Research on self-help has taken a new turn. Several authors recently have suggested that the classical controlled-experiment methodology is not appropriate to the study of self-help, and that a new approach is needed. In “Researching Self-Help Mutual Aid Groups and Organizations: Many Roads, One Journey” (Applied and Preventive Psychology, 3, 1994), Keith Humphreys and Julian Rappaport report that many of the controlled studies done in the 1980s on “self-help” were actually studies of groups established by researchers with a random assignment of participants either into experimental subject groups or controls. They consider controlled studies to be studies of professionally controlled support groups not self-help, because this procedure leaves out the most definitive element of self-help: self-determination.
Humphreys and Rappaport suggest that researchers may do better to study self-help as it occurs, with more emphasis placed on the qualitative features of participation in self-help groups and their similarity to normative social groupings like clubs, citizen action groups, or churches. Some areas for research here include changes in friendship networks, identity, self-esteem, worldview, personal narratives and social support. These studies may provide a “thick” description of the group, including the local situation and context, and lead to a richer understanding of the cultural aspects of self-help groups.

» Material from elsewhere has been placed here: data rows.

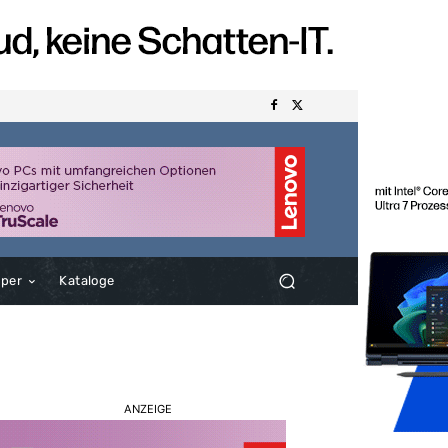
aper
Kataloge
ANZEIGE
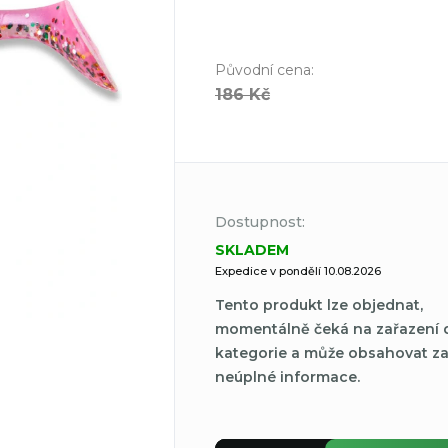
Původní cena
:
186 Kč
Dostupnost:
SKLADEM
Expedice v pondělí 10.08.2026
Tento produkt lze objednat,
momentálně čeká na zařazení 
kategorie a může obsahovat z
neúplné informace.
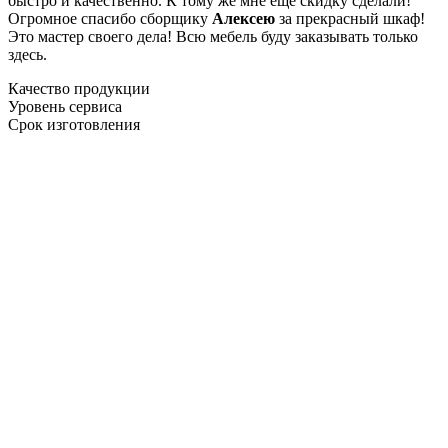
быстро и качественно. К тому же мне ещё скидку сделали!
Огромное спасибо сборщику
Алексею
за прекрасный шкаф!
Это мастер своего дела! Всю мебель буду заказывать только
здесь.
Качество продукции
Уровень сервиса
Срок изготовления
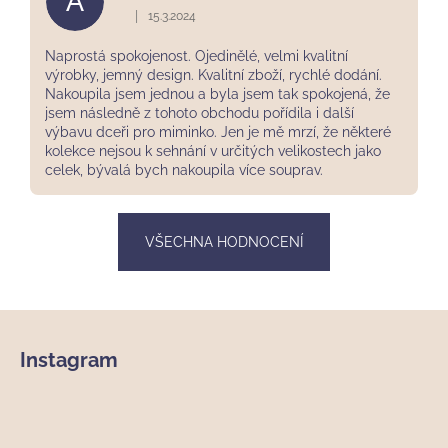
A
|
15.3.2024
Hodnocení obchodu je 5 z 5 hvězdiček.
Naprostá spokojenost. Ojedinělé, velmi kvalitní
výrobky, jemný design. Kvalitní zboží, rychlé dodání.
Nakoupila jsem jednou a byla jsem tak spokojená, že
jsem následně z tohoto obchodu pořídila i další
výbavu dceři pro miminko. Jen je mě mrzí, že některé
kolekce nejsou k sehnání v určitých velikostech jako
celek, bývalá bych nakoupila více souprav.
VŠECHNA HODNOCENÍ
Z
á
Instagram
p
a
t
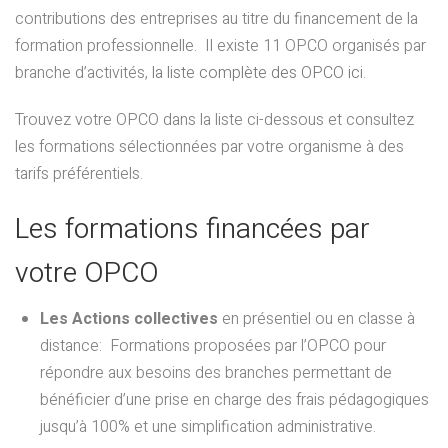
contributions des entreprises au titre du financement de la
formation professionnelle. Il existe 11 OPCO organisés par
branche d’activités,
la liste complète des OPCO ici
.
Trouvez votre OPCO dans la liste ci-dessous et consultez
les formations sélectionnées par votre organisme à des
tarifs préférentiels.
Les formations financées par
votre OPCO
Les Actions collectives
en présentiel ou en classe à
distance: Formations proposées par l’OPCO pour
répondre aux besoins des branches permettant de
bénéficier d’une prise en charge des frais pédagogiques
jusqu’à 100% et une simplification administrative.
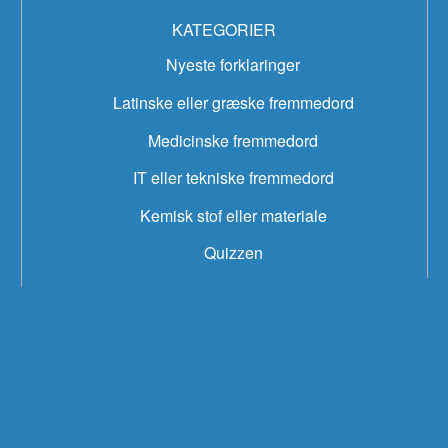
KATEGORIER
Nyeste forklaringer
Latinske eller græske fremmedord
Medicinske fremmedord
IT eller tekniske fremmedord
Kemisk stof eller materiale
Quizzen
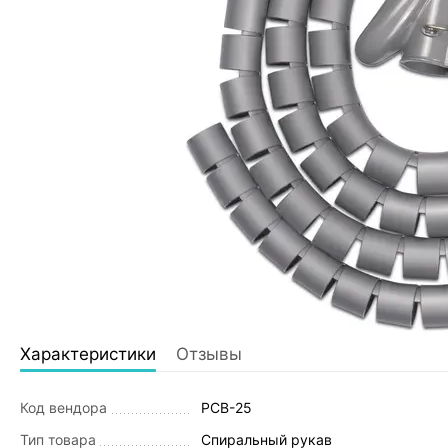
Характеристики
Отзывы
Код вендора
PCB-25
Тип товара
Спиральный рукав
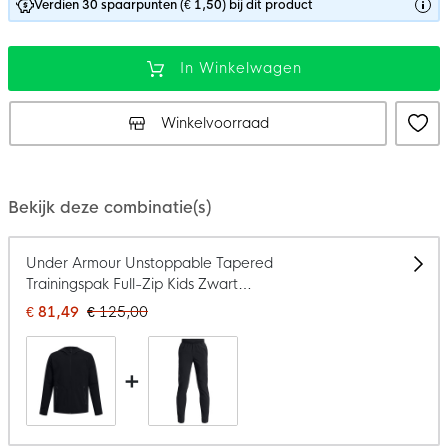
Verdien 30 spaarpunten (€ 1,50) bij dit product
In Winkelwagen
Winkelvoorraad
Bekijk deze combinatie(s)
Under Armour Unstoppable Tapered
Trainingspak Full-Zip Kids Zwart
Donkergrijs
€ 81,49
€ 125,00
+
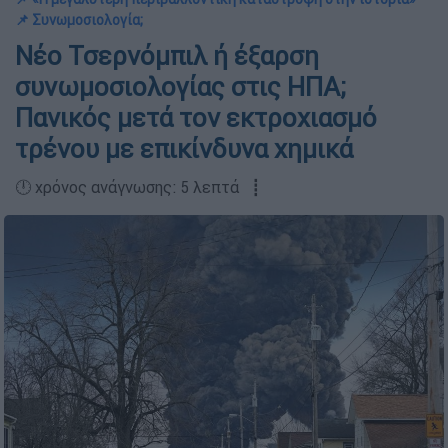
📌 Συνωμοσιολογία;
Νέο Τσερνόμπιλ ή έξαρση
συνωμοσιολογίας στις ΗΠΑ;
Πανικός μετά τον εκτροχιασμό
τρένου με επικίνδυνα χημικά
🕛 χρόνος ανάγνωσης: 5 λεπτά ┋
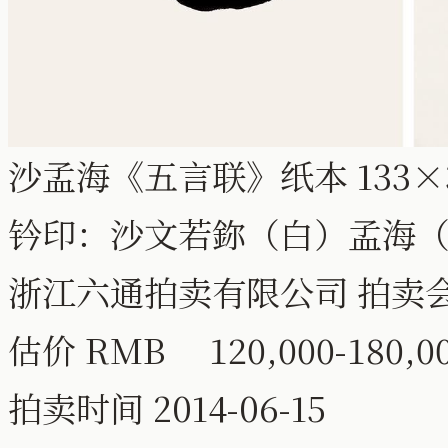
沙孟海《五言联》纸本 133×3
钤印：沙文若鉨（白）孟海
浙江六通拍卖有限公司 拍卖会
估价 RMB 120,000-180,0
拍卖时间 2014-06-15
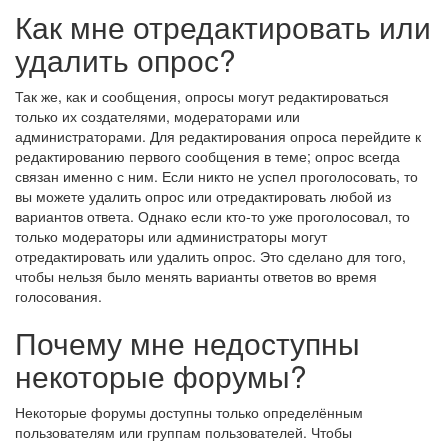
Как мне отредактировать или
удалить опрос?
Так же, как и сообщения, опросы могут редактироваться
только их создателями, модераторами или
администраторами. Для редактирования опроса перейдите к
редактированию первого сообщения в теме; опрос всегда
связан именно с ним. Если никто не успел проголосовать, то
вы можете удалить опрос или отредактировать любой из
вариантов ответа. Однако если кто-то уже проголосовал, то
только модераторы или администраторы могут
отредактировать или удалить опрос. Это сделано для того,
чтобы нельзя было менять варианты ответов во время
голосования.
Почему мне недоступны
некоторые форумы?
Некоторые форумы доступны только определённым
пользователям или группам пользователей. Чтобы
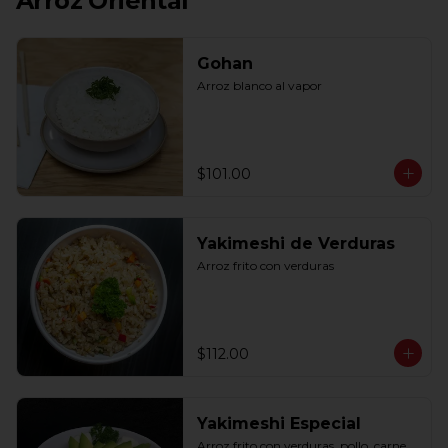
Arroz Oriental
Gohan
Arroz blanco al vapor
$101.00
Yakimeshi de Verduras
Arroz frito con verduras
$112.00
Yakimeshi Especial
Arroz frito con verduras, pollo, carne,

In “Participatory Action Research as a Strategy for Studying Self-Help Groups Internationally,” a chapter in Self-Help and Mutual Aid Groups: International and Multicultural Perspectives (Haworth Press, 1995), Thomasina Borkman and Marsha Schubert write that researchers need not claim the “objectivity” of the controlled study using standardized measures because self-help groups “do not meet the assumptions underlying controlled clinical trials with random assignment.” The random-assignment method so often used to avoid self-selection can even be considered a distortion since “participation in self-help groups is self-selective; only a small proportion of the people with a problem go to self-help groups.”
Borkman and Schubert cite the work of M. Chesler, “Participatory Action Research with Self-Help Groups,” American Journal of Community Psychology, 19, 1991), where the researchers and the community or group under study participate jointly in the research, which is expected “to result in findings useful to the participants as well as in contributions to social science knowledge of the phenomena.” Members of the group may be interested in changing their methods for more effective ones, or promoting advocacy and political change (if they have this goal). There are several ways to manage the balance of power between the researcher and the participants. Participants may be involved in decision-making about the project design, data collection and the factors to be analyzed; they may share equal control of the project with the researcher; or the group may retain total control of the project, calling in the researcher as a professional expert or consultant to work under its direction.
These approaches take a long step toward balancing the inadequacies of the controlled experiment. However, the new research need not automatically exclude other principles also characteristic of self-help that may be present even when self-determination is weak or absent such as the fact that self-help is free, or that helping benefits the helper, even in a professionally facilitated group. These principles could make a group “quasi self-help” even when total self-determination is lacking. It is also possible that groups initially facilitated by professionals might become independent and more self-determined later. If such groups were revisited by researchers, this could lead to acceptance of a much broader range of controlled studies.
In a California study, Gerald Goodman and Marion Jacobs of UCLA report that more and more self-help groups are, in fact, involving professionals in some capacity. In California, 84% of self-help groups had some professional involvement; 14% with the professional as sole leader.
The most widely reported studies on self-help, and those likely to come to the attention of policymakers, may continue to be controlled studies, despite their limitations. Moreover, the new approach has the challenge of overcoming the well known limitations of ethnographic research such as the possible unreliability of first-hand accounts, and the distortion between perceived results and results measured independent of the group.